Der Wanderweg führte zunächst flach an der Leutasch entlang und an saftigen Wiesen vorbei bis zu einem ersten Blick in die Klamm. Da der richtige Weg durch die Klamm aber spektakulär oberhalb als Stahlbrückenweg in den Fels verankert verläuft, mussten wir zunächst noch ca. 200 Höhenmeter den Wanderweg durch den Wald hinauf laufen. Fast an jeder Kehre, waren Geisterschilder aufgestellt, auf denen die Geschichte oder die Sage über den Klammgeist für die Kinder beschrieben war.

Diese Sage erzählt, dass vor Urzeiten ein Gebirgswesen während der Eiszeit, alle Pflanzen aus dem Tal vor dem Eis rettete. Nach der Eiszeit hatte das Wesen die Landschaft wieder mit den Pflanzen wunderschön hergerichtet. Die Menschen, die sich dann aber nach und nach angesiedelt hatten, hatten das Wesen dann aber vertrieben. Das Wesen hatte sich fortan in der Klamm der Leutasch versteckt und trieb dort als Geist sein Unwesen. Alle Menschen, die kamen, um den Geist zu besiegen, verschwanden in den Wirbeln und Strudeln der Leutasch und wurden nie mehr gesehen. Doch irgendwann schlossen die Menschen mit dem Geist einen Pakt. Die Menschen akzeptierten den Geist und versprachen ihn in der Klamm in Ruhe zu lassen. Dafür erlaubte der Geist den Menschen die Klamm zu besuchen, wenn sie sich anständig benehmen.

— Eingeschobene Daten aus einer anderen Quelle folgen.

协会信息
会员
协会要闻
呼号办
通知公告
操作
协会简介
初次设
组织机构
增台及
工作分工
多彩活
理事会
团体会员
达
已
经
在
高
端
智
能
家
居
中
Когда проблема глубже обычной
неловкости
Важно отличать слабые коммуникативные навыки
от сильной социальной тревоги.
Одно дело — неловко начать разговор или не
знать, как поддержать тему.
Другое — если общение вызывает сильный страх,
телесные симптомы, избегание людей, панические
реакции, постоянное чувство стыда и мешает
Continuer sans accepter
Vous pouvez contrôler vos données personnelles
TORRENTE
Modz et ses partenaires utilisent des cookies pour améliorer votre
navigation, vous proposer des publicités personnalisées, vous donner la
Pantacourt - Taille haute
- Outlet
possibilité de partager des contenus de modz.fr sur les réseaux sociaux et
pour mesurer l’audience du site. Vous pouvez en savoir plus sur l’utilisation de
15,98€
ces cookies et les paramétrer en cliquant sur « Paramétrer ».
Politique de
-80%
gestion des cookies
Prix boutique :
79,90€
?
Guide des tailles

Oben angekommen mussten wir zunächst über die Grenze nach Österreich laufen bis wir nach einem kleinen Marsch durch den Wald zu dem Einstieg in die Klamm kamen. Durch Corona wurde hier die Begehung als „Einbahnstraßenverkehr“ geregelt, da die in den Fels verankerte Hängebrücke sehr schmal war.

Und dieser Stahlweg war wirklich spektakulär. Ca. 40 Meter oberhalb der Leutasch verläuft dieser Weg und man hat durchgehend einen fantastischen Blick durch die Klamm.

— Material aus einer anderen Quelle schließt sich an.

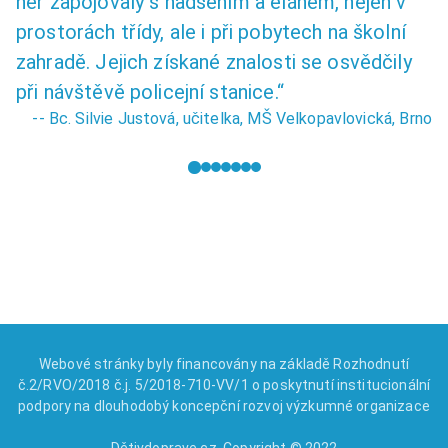
her zapojovaly s nadšením a elánem, nejen v
prostorách třídy, ale i při pobytech na školní
zahradě. Jejich získané znalosti se osvědčily
při návštěvě policejní stanice.“
-- Bc. Silvie Justová, učitelka, MŠ Velkopavlovická, Brno
Webové stránky byly financovány na základě Rozhodnutí
č.2/RVO/2018 č.j. 5/2018-710-VV/1 o poskytnutí institucionální
podpory na dlouhodobý koncepční rozvoj výzkumné organizace
Dětivdoprave.cz, Copyright © 2022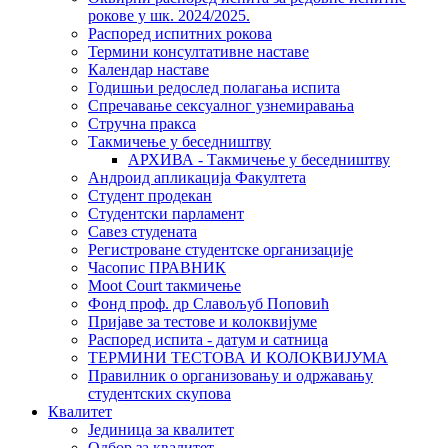
рокове у шк. 2024/2025.
Распоред испитних рокова
Термини консултативне наставе
Календар наставе
Годишњи редослед полагања испита
Спречавање сексуалног узнемиравања
Стручна пракса
Такмичење у беседништву
АРХИВА - Такмичење у беседништву
Андроид апликација Факултета
Студент продекан
Студентски парламент
Савез студената
Регистроване студентске организације
Часопис ПРАВНИК
Moot Court такмичење
Фонд проф. др Славољуб Поповић
Пријаве за тестове и колоквијуме
Распоред испита - датум и сатница
ТЕРМИНИ ТЕСТОВА И КОЛОКВИЈУМА
Правилник о организовању и одржавању
студентских скупова
Квалитет
Јединица за квалитет
Одбор за квалитет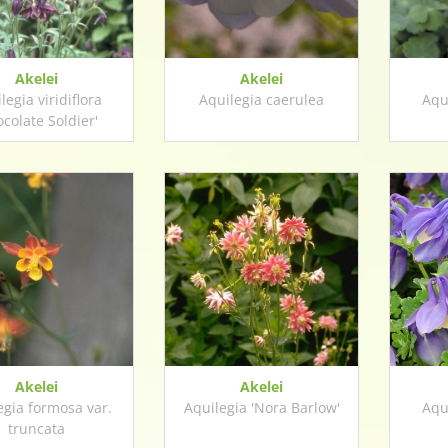
Akelei
Akelei
legia viridiflora
Aquilegia caerulea
Aqui
ocolate Soldier'
Akelei
Akelei
egia formosa var.
Aquilegia 'Nora Barlow'
Aqui
truncata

Am Spektakulärsten ist mit Sicherheit die abschließende Hängebrücke, die in einer Höhe von 47 Metern über die Leutasch führt.

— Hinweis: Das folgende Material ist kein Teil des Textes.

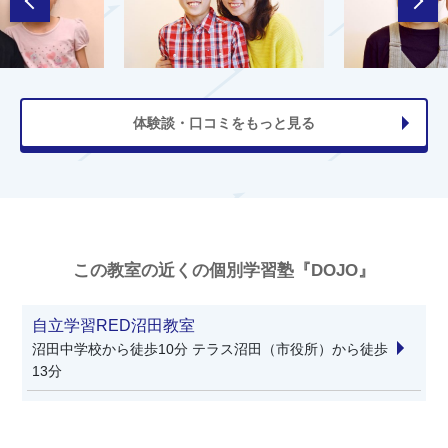
体験談・口コミをもっと見る
この教室の近くの個別学習塾『DOJO』
自立学習RED沼田教室
沼田中学校から徒歩10分 テラス沼田（市役所）から徒歩
13分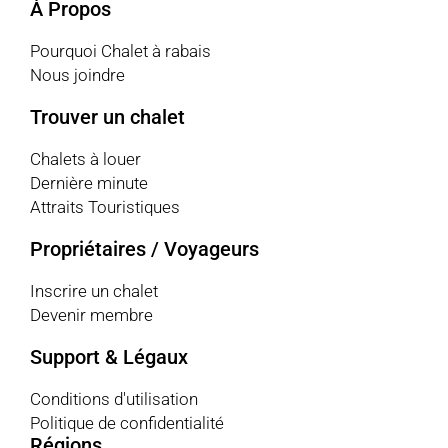
À Propos
Pourquoi Chalet à rabais
Nous joindre
Trouver un chalet
Chalets à louer
Dernière minute
Attraits Touristiques
Propriétaires / Voyageurs
Inscrire un chalet
Devenir membre
Support & Légaux
Conditions d'utilisation
Politique de confidentialité
Régions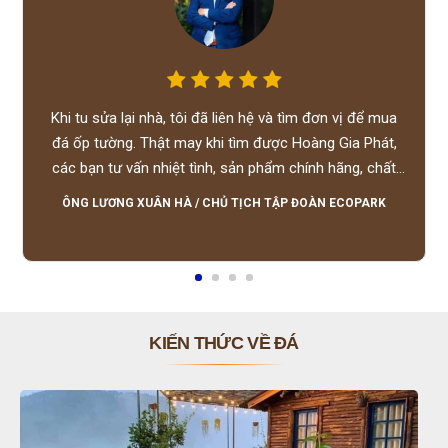
Khi tu sửa lại nhà, tôi đã liên hệ và tìm đơn vị để mua
đá ốp tường. Thật may khi tìm được Hoàng Gia Phát,
các bạn tư vấn nhiệt tình, sản phẩm chính hãng, chất
lượng tốt, giá hợp lý, hỗ trợ tận tình.
ÔNG LƯƠNG XUÂN HÀ
/
CHỦ TỊCH TẬP ĐOÀN ECOPARK
KIẾN THỨC VỀ ĐÁ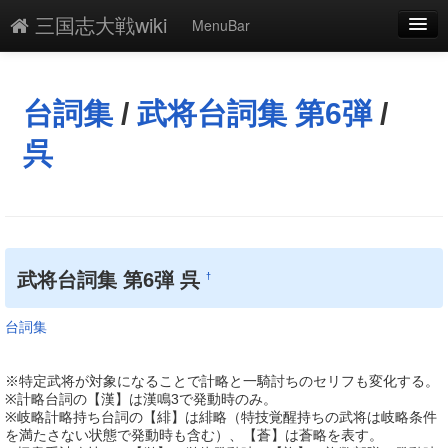
三国志大戦wiki
MenuBar
編集
添付
台詞集
/
武将台詞集 第6弾
/
凍結
呉
新規
最終更新
一覧
武将台詞集 第6弾 呉
†
単語検索
台詞集
※特定武将が対象になることで計略と一騎討ちのセリフも変化する。
※計略台詞の【漢】は漢鳴3で発動時のみ。
※岐略計略持ち台詞の【緋】は緋略（特技覚醒持ちの武将は岐略条件
を満たさない状態で発動時も含む）、【蒼】は蒼略を表す。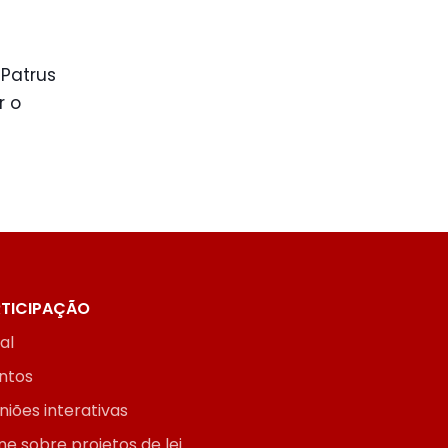
 Patrus
r o
TICIPAÇÃO
ial
ntos
niões interativas
ne sobre projetos de lei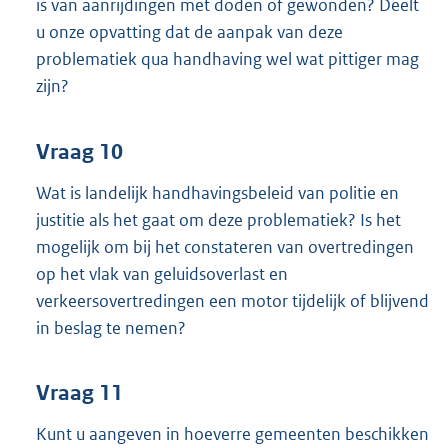
is van aanrijdingen met doden of gewonden? Deelt
u onze opvatting dat de aanpak van deze
problematiek qua handhaving wel wat pittiger mag
zijn?
Vraag 10
Wat is landelijk handhavingsbeleid van politie en
justitie als het gaat om deze problematiek? Is het
mogelijk om bij het constateren van overtredingen
op het vlak van geluidsoverlast en
verkeersovertredingen een motor tijdelijk of blijvend
in beslag te nemen?
Vraag 11
Kunt u aangeven in hoeverre gemeenten beschikken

Nach der Klamm sind wir dann im Berggasthof Gletscherschliff eingekehrt sind. Zurück in Mittenwald ging es dann mit dem Bus wieder zu unserer Ferienwohnung am Barmsee. Sandra durfte noch einmal die Sauna im Hotel genießen, während ich mit den Kindern auf die große Spielwiese gegangen bin und danach das Essen gekocht habe.

Wieder einmal waren wir alle von der frischen Bergluft am Abend so k.o., dass wir alle direkt nach dem Abendessen ins Bett gefallen sind. Morgen erwarten Sandra und ich mit Spannung unsere geführte Tour auf die Alpspitze.